So, what is Filipino food? What does it mean to me, and what memories do I have of it? What have I learned from my cooking lessons and this project?
These questions have laid behind my project even as I thought the answer could be easily imparted to me with my Titas’ wisdom. Like the sense of Filipino identity in the diaspora, it evades easy encapsulation. It represents the life of my family in the Philippines, a life that I have always wondered about but could never experience. But it begins to seem that my Titas find it hard to define what is Filipino. Tita Nette remembers burns while frying fish, beheading chickens, and goto at funerals. Tita Ria has no association of goto at funerals, but she remembers shared drives to school and pungently sour sinigang. Tita Marcia’s Visayan sinigang is not to her taste. Tita Angie remembers Filipino food as it was in the US, at family parties, or with her husband and daughter.
Dana Collins, in her chapter in Halo-Halo Ecologies, calls this “an imagined homeland:” (p.39) the romanticized landscape of the mythical Philippines from where comes the “authentic” Filipino food. This imagined homeland produces a national rather than regional conception of Filipino food, despite the rich cultural diversity of the Philippines. It inspires a chronic anxiety in Filipinos in the diaspora that their food, and, by extension, they, are somehow inauthentic because of their disconnect from that homeland. Every person I asked to teach me to cook expressed some form of doubt of their abilities. “Why me?” they asked. And while they were quick to praise the skills of their sisters, they faltered in a personal pride. Their dwindling connection, and my struggle to create connection, betray an insecurity stemming from culinary nationalism and a deeper longing from the diaspora to find somewhere to fit.

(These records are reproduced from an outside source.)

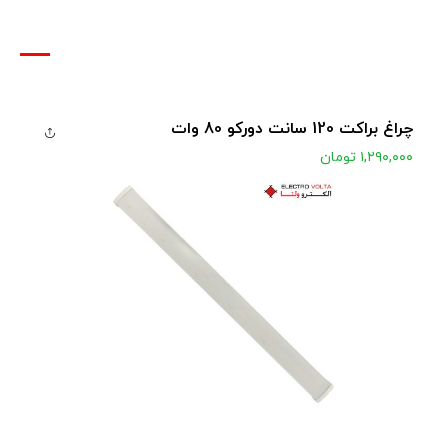
چراغ براکت 120 سانت دورکو 80 وات
۱,۲۹۰,۰۰۰
تومان
مشاهده محصول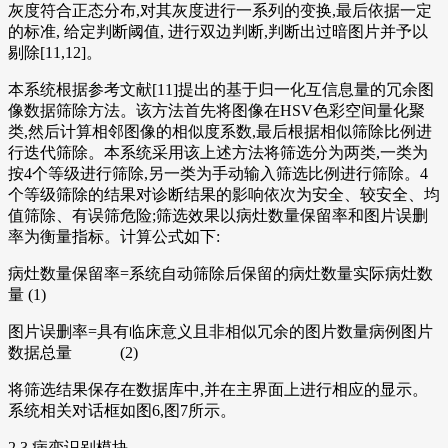
灰度符合正态分布,对其灰度进行一系列的变换,最后依据一定
的标准, 给定判断阈值, 进行双边判断,判断出过暗图片并予以
剔除[11,12]。
本系统根据参考文献[11]提出的基于归一化互信息量的冗余图
像数据筛除方法。该方法首先将图像在HSV色彩空间量化聚
类,然后计算相邻图像的相似度系数,最后根据相似筛除比例进
行迭代筛除。本系统采用该上述方法将筛选分为两类,一类为
按4个等级进行筛除,另一类为手动输入筛选比例进行筛除。4
个等级筛除的结果对诊断结果的影响依次为安全、较安全、均
值筛除、有误筛危险;筛选效果以病灶数量保留率和图片误删
率为衡量指标。计算公式如下:
病灶数量保留率
=
系
统
自
动
筛
除
后
保
留
的
病
灶
数
量
实
际
病
灶
数
量
(1)
图片误删率
=
具
有
临
床
意
义
且
非
相
似
冗
余
的
图
片
数
量
病
例
图
片
数
据
总
量
(
2
)
将筛选结果保存在数据库中,并在主界面上进行相应的显示。
系统相关对话框如图6,图7所示。
2.3 病变识别模块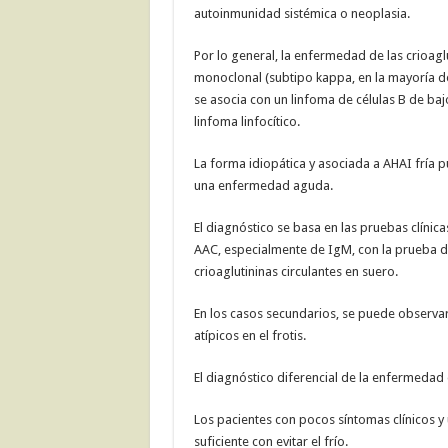
autoinmunidad sistémica o neoplasia.
Por lo general, la enfermedad de las crioagl
monoclonal (subtipo kappa, en la mayoría de 
se asocia con un linfoma de células B de 
linfoma linfocítico.
La forma idiopática y asociada a AHAI fría p
una enfermedad aguda.
El diagnóstico se basa en las pruebas clínica
AAC, especialmente de IgM, con la prueba de 
crioaglutininas circulantes en suero.
En los casos secundarios, se puede observar e
atípicos en el frotis.
El diagnóstico diferencial de la enfermedad d
Los pacientes con pocos síntomas clínicos y
suficiente con evitar el frío.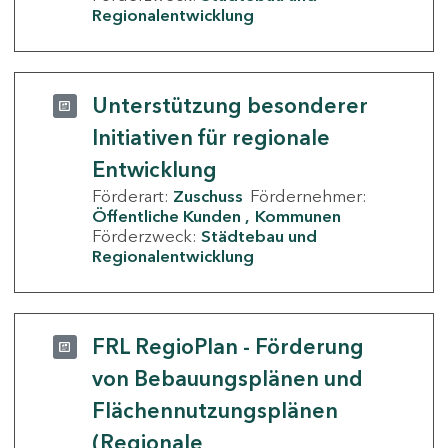
Regionalentwicklung
Unterstützung besonderer
Initiativen für regionale
Entwicklung
Förderart:
Zuschuss
Fördernehmer:
Öffentliche Kunden
Kommunen
Förderzweck:
Städtebau und
Regionalentwicklung
FRL RegioPlan - Förderung
von Bebauungsplänen und
Flächennutzungsplänen
(Regionale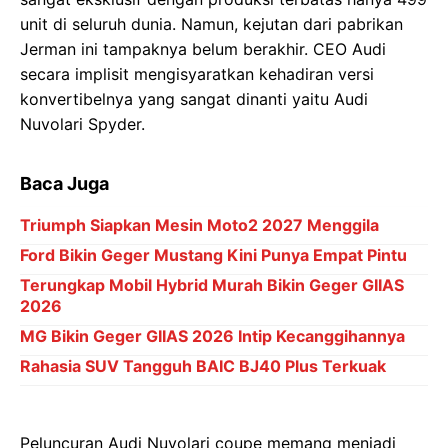
unit di seluruh dunia. Namun, kejutan dari pabrikan
Jerman ini tampaknya belum berakhir. CEO Audi
secara implisit mengisyaratkan kehadiran versi
konvertibelnya yang sangat dinanti yaitu Audi
Nuvolari Spyder.
Baca Juga
Triumph Siapkan Mesin Moto2 2027 Menggila
Ford Bikin Geger Mustang Kini Punya Empat Pintu
Terungkap Mobil Hybrid Murah Bikin Geger GIIAS
2026
MG Bikin Geger GIIAS 2026 Intip Kecanggihannya
Rahasia SUV Tangguh BAIC BJ40 Plus Terkuak
Peluncuran Audi Nuvolari coupe memang menjadi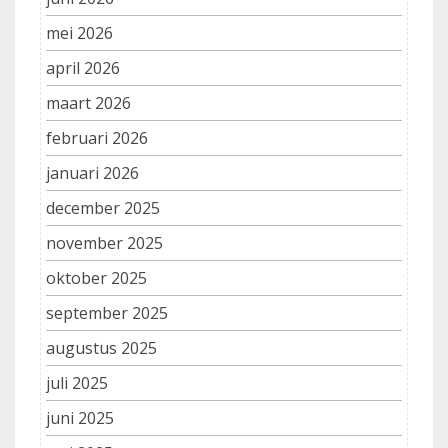
mei 2026
april 2026
maart 2026
februari 2026
januari 2026
december 2025
november 2025
oktober 2025
september 2025
augustus 2025
juli 2025
juni 2025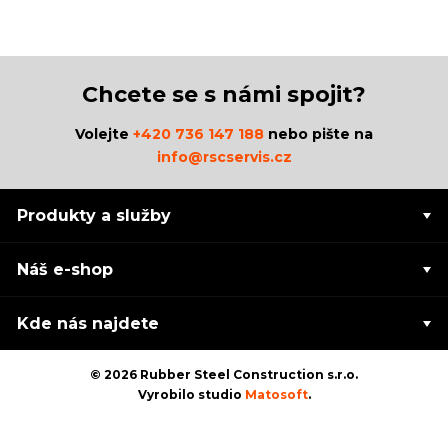
Chcete se s námi spojit?
Volejte
+420 736 147 188
nebo pište na
info@rscservis.cz
Produkty a služby
Náš e-shop
Kde nás najdete
© 2026 Rubber Steel Construction s.r.o.
Vyrobilo studio
Matosoft
.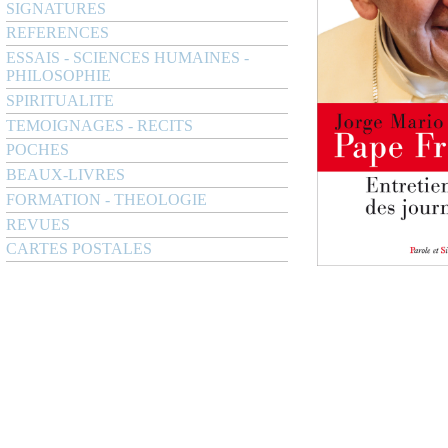
SIGNATURES
REFERENCES
ESSAIS - SCIENCES HUMAINES -
PHILOSOPHIE
SPIRITUALITE
TEMOIGNAGES - RECITS
POCHES
BEAUX-LIVRES
FORMATION - THEOLOGIE
REVUES
CARTES POSTALES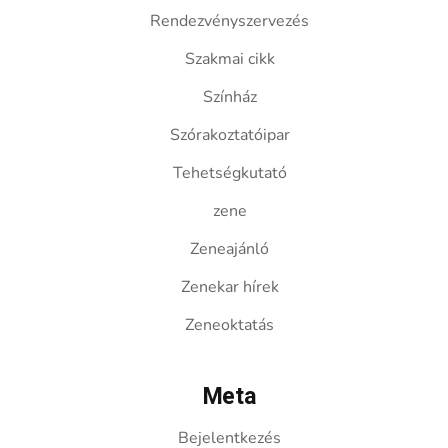
Rendezvényszervezés
Szakmai cikk
Színház
Szórakoztatóipar
Tehetségkutató
zene
Zeneajánló
Zenekar hírek
Zeneoktatás
Meta
Bejelentkezés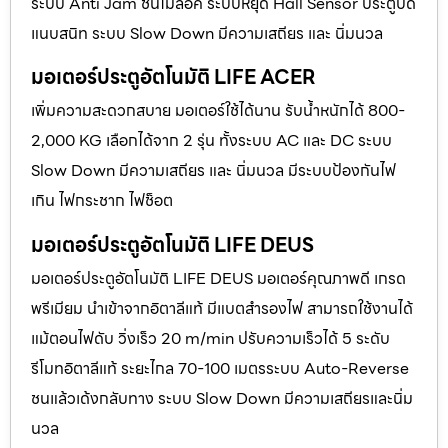
ระบบ Anti Jam ชนไม่ล็อค ระบบหยุด Hall Sensor ประตูปิด
แนบสนิท ระบบ Slow Down มีความเสถียร และ นิ่มนวล
มอเตอร์ประตูอัตโนมัติ LIFE ACER
เพิ่มความสะดวกสบาย มอเตอร์ใช้ได้นาน รับน้ำหนักได้ 800-
2,000 KG เลือกได้จาก 2 รุ่น ทั้งระบบ AC และ DC ระบบ
Slow Down มีความเสถียร และ นิ่มนวล มีระบบป้องกันไฟ
เกิน ไฟกระชาก ไฟช็อต
มอเตอร์ประตูอัตโนมัติ LIFE DEUS
มอเตอร์ประตูอัตโนมัติ LIFE DEUS มอเตอร์คุณภาพดี เกรด
พรีเมียม นำเข้าจากอิตาลีแท้ มีแบตสำรองไฟ สามารถใช้งานได้
แม้ตอนไฟดับ วิ่งเร็ว 20 m/min ปรับความเร็วได้ 5 ระดับ
รีโมทอิตาลีแท้ ระยะไกล 70-100 เมตรระบบ Auto-Reverse
ชนแล้วเด้งกลับทาง ระบบ Slow Down มีความเสถียรและนิ่ม
นวล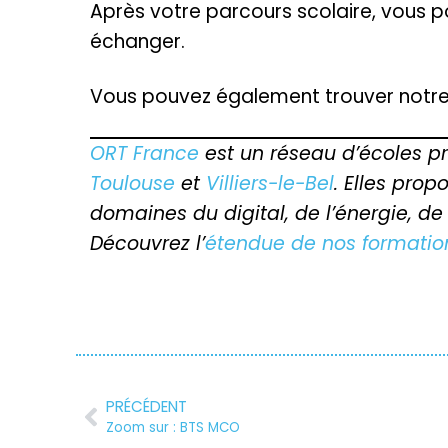
Après votre parcours scolaire, vous p
échanger.
Vous pouvez également trouver notre 
ORT France
est un réseau d’écoles p
Toulouse
et
Villiers-le-Bel
. Elles pro
domaines du digital, de l’énergie, de
Découvrez l’
étendue de nos formatio
PRÉCÉDENT
Zoom sur : BTS MCO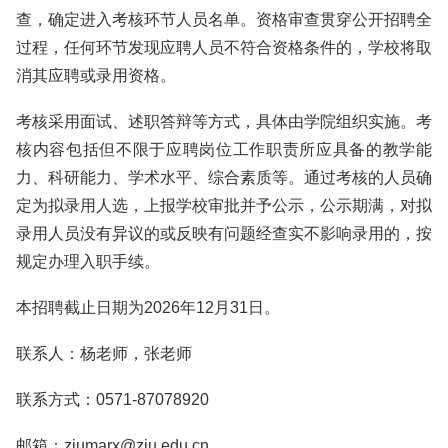
查，确定进入考核环节人员名单。资格审查贯穿公开招聘全
过程，任何环节发现应聘人员不符合资格条件的，学校将取
消其应聘或录用资格。
考核采用面试、述职答辩等方式，具体由学院组织实施。考
核内容包括但不限于应聘岗位工作职责所应具备的教学能
力、科研能力、学术水平、综合素质等。通过考核的人员确
定为拟录用人选，上报学校审批并予公示，公示期满，对拟
录用人员没有异议的或反映有问题经查实不影响录用的，按
规定办理入职手续。
本招聘截止日期为2026年12月31日。
联系人：杨老师，张老师
联系方式：0571-87078920
邮箱：zjumarx@zju.edu.cn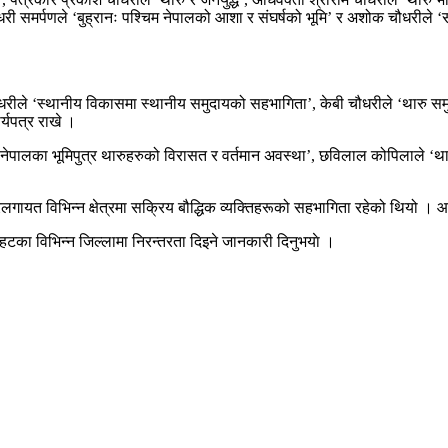
री समर्पणले ‘बुह्रानः पश्चिम नेपालको आशा र संघर्षको भूमि’ र अशोक चौधरीले 
रीले ‘स्थानीय विकासमा स्थानीय समुदायको सहभागिता’, केबी चौधरीले ‘थारु समुदाय
्यपत्र राखे ।
े ‘नेपालका भूमिपुत्र थारुहरुको विरासत र वर्तमान अवस्था’, छविलाल कोपिलाले ‘थ
कारलगायत विभिन्न क्षेत्रमा सक्रिय बौद्धिक व्यक्तिहरूको सहभागिता रहेको थिय
थरुहटका विभिन्न जिल्लामा निरन्तरता दिइने जानकारी दिनुभयाे ।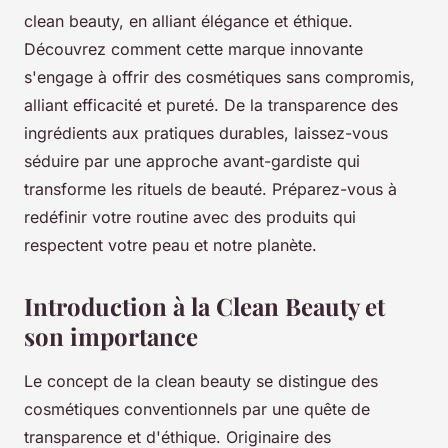
clean beauty, en alliant élégance et éthique.
Découvrez comment cette marque innovante
s'engage à offrir des cosmétiques sans compromis,
alliant efficacité et pureté. De la transparence des
ingrédients aux pratiques durables, laissez-vous
séduire par une approche avant-gardiste qui
transforme les rituels de beauté. Préparez-vous à
redéfinir votre routine avec des produits qui
respectent votre peau et notre planète.
Introduction à la Clean Beauty et
son importance
Le concept de la clean beauty se distingue des
cosmétiques conventionnels par une quête de
transparence et d'éthique. Originaire des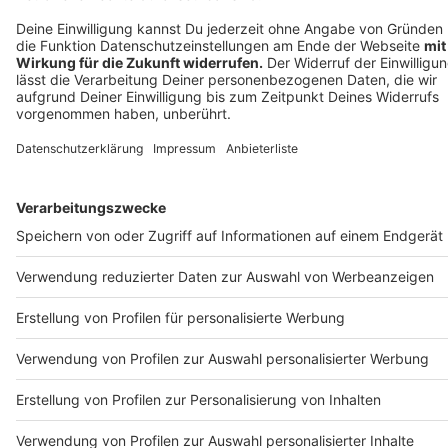
Anzeige
Anzeige
Anzeige
Anzeige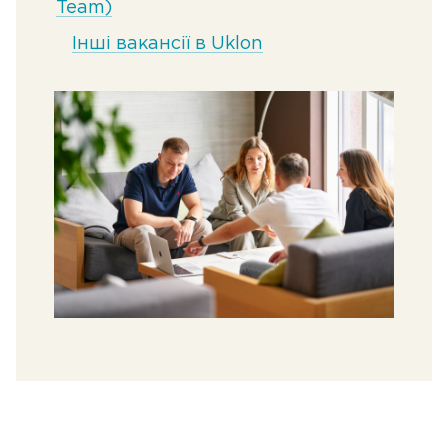
Team)
Інші вакансії в Uklon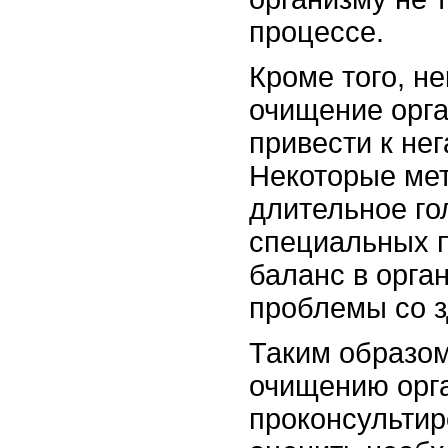
процессе.
Кроме того, н
очищение орг
привести к не
Некоторые мет
длительное го
специальных п
баланс в орга
проблемы со з
Таким образом
очищению орга
проконсультир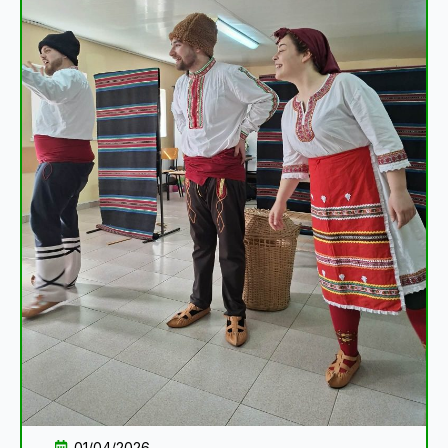
01/04/2026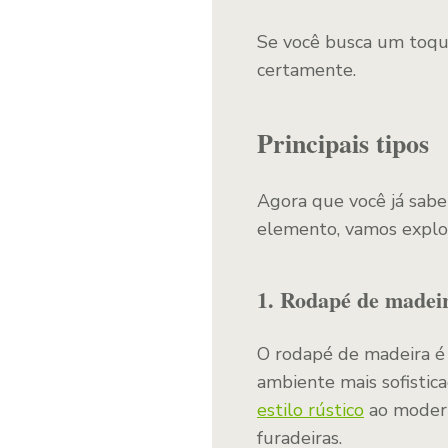
Se você busca um toque
certamente.
Principais tipos
Agora que você já sabe 
elemento, vamos explora
1. Rodapé de madei
O rodapé de madeira 
ambiente mais sofistic
estilo rústico
ao modern
furadeiras.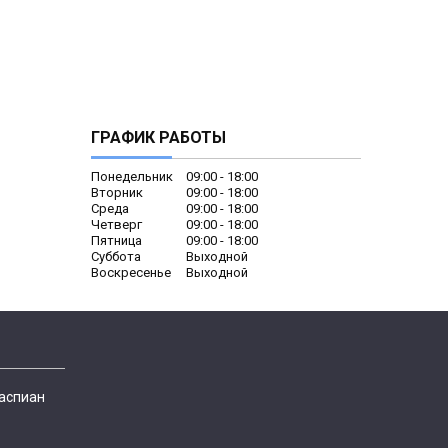
ГРАФИК РАБОТЫ
Понедельник
09:00
18:00
Вторник
09:00
18:00
Среда
09:00
18:00
Четверг
09:00
18:00
Пятница
09:00
18:00
Суббота
Выходной
Воскресенье
Выходной
Каспиан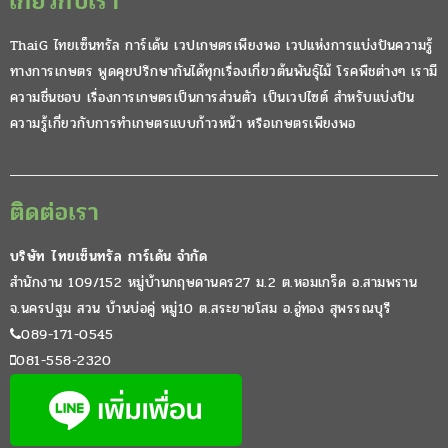
เกี่ยวกับเรา
ThaiG ไทยเซ็นทรัล การ์เด้น เวปเกษตรเพียงพอ เวปแห่งการแบ่งปันความรู้
ทางการเกษตร พูดคุยปรึกษากันได้ทุกเรื่องเกี่ยวต้นพันธุ์ไม้ โรคพืชต่างๆ เรามี
ความชื่นชอบ เรื่องการเกษตรเป็นการส่วนตัว เป็นเวปไซต์ สำหรับแบ่งปัน
ความรู้เกี่ยวกับการทำเกษตรแบบก้าวหน้า หรือเกษตรเพียงพอ
ติดต่อเรา
บริษัท ไทยเซ็นทรัล การ์เด้น จำกัด
สำนักงาน 109/152 หมู่บ้านกฤษดานคร27 ม.2 ต.หอมเกร็ด อ.สามพราน
จ.นครปฐม สวน บ้านบ่อคู่ หมู่10 ต.สระยายโสม อ.อู่ทอง สุพรรณบุรี
089-171-0545
081-558-2320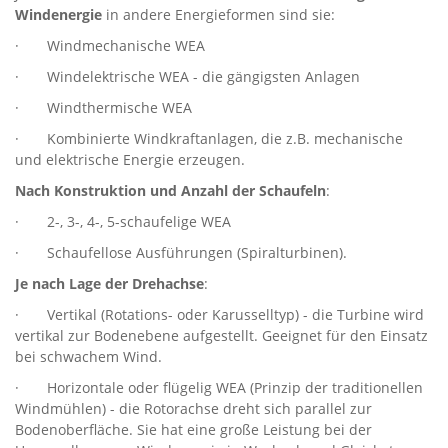
Windenergie
in andere Energieformen sind sie:
· Windmechanische WEA
· Windelektrische WEA - die gängigsten Anlagen
· Windthermische WEA
· Kombinierte Windkraftanlagen, die z.B. mechanische
und elektrische Energie erzeugen.
Nach Konstruktion und Anzahl der Schaufeln
:
· 2-, 3-, 4-, 5-schaufelige WEA
· Schaufellose Ausführungen (Spiralturbinen).
Je nach Lage der Drehachse
:
· Vertikal (Rotations- oder Karusselltyp) - die Turbine wird
vertikal zur Bodenebene aufgestellt. Geeignet für den Einsatz
bei schwachem Wind.
· Horizontale oder flügelig WEA (Prinzip der traditionellen
Windmühlen) - die Rotorachse dreht sich parallel zur
Bodenoberfläche. Sie hat eine große Leistung bei der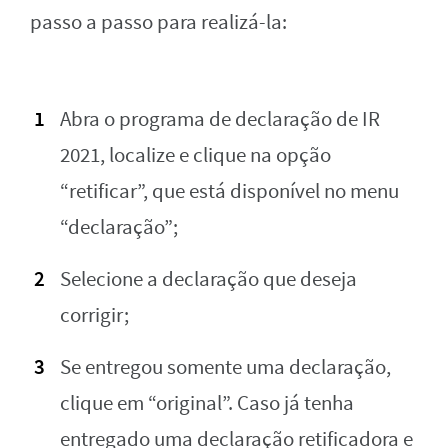
passo a passo para realizá-la:
Abra o programa de declaração de IR
2021, localize e clique na opção
“retificar”, que está disponível no menu
“declaração”;
Selecione a declaração que deseja
corrigir;
Se entregou somente uma declaração,
clique em “original”. Caso já tenha
entregado uma declaração retificadora e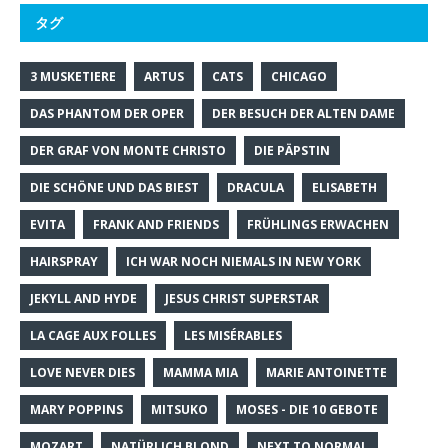
タグ
3 MUSKETIERE
ARTUS
CATS
CHICAGO
DAS PHANTOM DER OPER
DER BESUCH DER ALTEN DAME
DER GRAF VON MONTE CHRISTO
DIE PÄPSTIN
DIE SCHÖNE UND DAS BIEST
DRACULA
ELISABETH
EVITA
FRANK AND FRIENDS
FRÜHLINGS ERWACHEN
HAIRSPRAY
ICH WAR NOCH NIEMALS IN NEW YORK
JEKYLL AND HYDE
JESUS CHRIST SUPERSTAR
LA CAGE AUX FOLLES
LES MISÉRABLES
LOVE NEVER DIES
MAMMA MIA
MARIE ANTOINETTE
MARY POPPINS
MITSUKO
MOSES - DIE 10 GEBOTE
MOZART
NATÜRLICH BLOND
NEXT TO NORMAL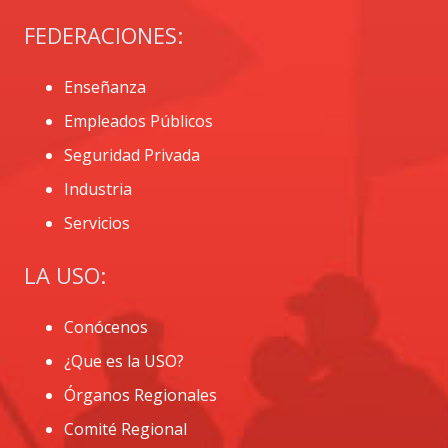
FEDERACIONES:
Enseñanza
Empleados Públicos
Seguridad Privada
Industria
Servicios
LA USO:
Conócenos
¿Que es la USO?
Órganos Regionales
Comité Regional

Collins’ article includes several snippets of interviews from Filipino restauranteers in Los Angeles. Isa’s story resonated with me: “My parents’ generation… wanted to be accepted and blend in…. Their goal was to leave that country to make a better life for themselves here. Somewhere down the line, they were taught that the way to make a life here was to be American, whatever that meant.” (p.45) Her chefs echoed the sentiment that I had felt from my family all my life – parents who did everything they could to assimilate, and children who were chronically insecure in their cultural identity. “Homeland is their heritage and a place for which they hold pride, but it is also an imagined space where they were not born or grew up and where some have never visited.” (p.45) Although I am trying to learn Tagalog, to learn Filipino history, and to cook the food, I will never be a native Filipino. I think my mom is proud that I am a born and raised American, but there is still that part of her that feels disconnected from my completely different upbringing, just as I struggle to understand her. It’s why she pushed me to learn Tagalog when I showed off my German skills.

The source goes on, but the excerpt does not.